» What is required
Set down each record below precisely, skipping the pictures.

» Records provided
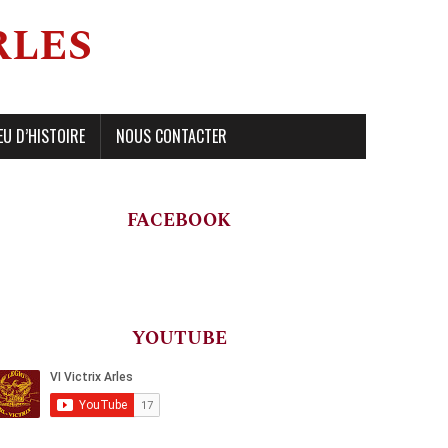
RLES
EU D’HISTOIRE
NOUS CONTACTER
FACEBOOK
YOUTUBE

» Exercise solution
RLES
EU D’HISTOIRE
NOUS CONTACTER
FACEBOOK
YOUTUBE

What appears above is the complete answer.